# Yelp Navigator - Pipeline Chaining Guide

This notebook demonstrates how to:
1. Form queries for the `business_search/run` endpoint
2. Pass outputs from Pipeline 1 to other pipelines
3. Chain all pipelines together for a complete workflow

## Prerequisites

- cd `ch8/yelp-navigator/`
- Hayhooks server running: `uv run hayhooks run --pipelines-dir pipelines`
- Server should be accessible at `http://localhost:1416`

## Setup and Imports

In [1]:
import requests
import json
from pprint import pprint
from typing import Dict, Any

# Base URL for Hayhooks server
BASE_URL = "http://localhost:1416"

# Helper function to print JSON nicely
def print_json(data, max_items=3):
    """Print JSON data in a readable format"""
    print(json.dumps(data, indent=2)[:2000])  # Limit output length

## Test Server Connection

In [2]:
# Check if Hayhooks server is running
try:
    response = requests.get(f"{BASE_URL}/status")
    print("✅ Hayhooks server is running!")
    print(f"Status: {response.status_code}")
except requests.exceptions.ConnectionError:
    print("❌ Cannot connect to Hayhooks server")
    print("Please start the server with: hayhooks run --pipelines-dir pipelines")

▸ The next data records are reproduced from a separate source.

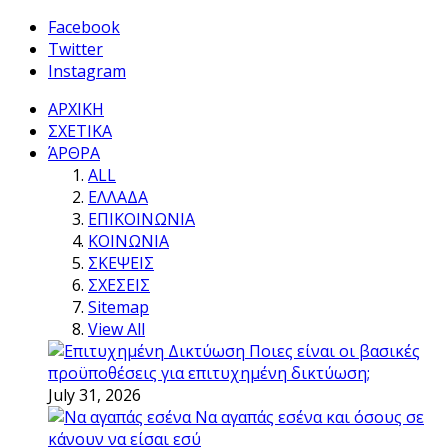
Facebook
Twitter
Instagram
ΑΡΧΙΚΗ
ΣΧΕΤΙΚΑ
ΆΡΘΡΑ
ALL
ΕΛΛΑΔΑ
ΕΠΙΚΟΙΝΩΝΙΑ
ΚΟΙΝΩΝΙΑ
ΣΚΕΨΕΙΣ
ΣΧΕΣΕΙΣ
Sitemap
View All
Ποιες είναι οι βασικές
προϋποθέσεις για επιτυχημένη δικτύωση;
July 31, 2026
Να αγαπάς εσένα και όσους σε
κάνουν να είσαι εσύ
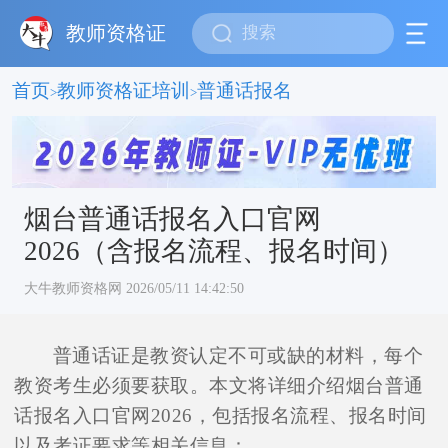
教师资格证
首页
教师资格证培训
普通话报名
>
>
烟台普通话报名入口官网
2026（含报名流程、报名时间）
大牛教师资格网 2026/05/11 14:42:50
普通话证是教资认定不可或缺的材料，每个
教资考生必须要获取。本文将详细介绍烟台普通
话报名入口官网2026，包括报名流程、报名时间
以及考证要求等相关信息：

✅ Hayhooks server is running!
Status: 200


---

# Pipeline 1: Business Search

## Understanding the Entry Point

The `business_search/run` endpoint accepts a natural language query and returns business results.

**Request Structure**:
```json
{
  "query_converter": {
    "query": "your natural language search here"
  }
}
```

The key `query_converter` matches the first component in the pipeline (QueryToDocument component).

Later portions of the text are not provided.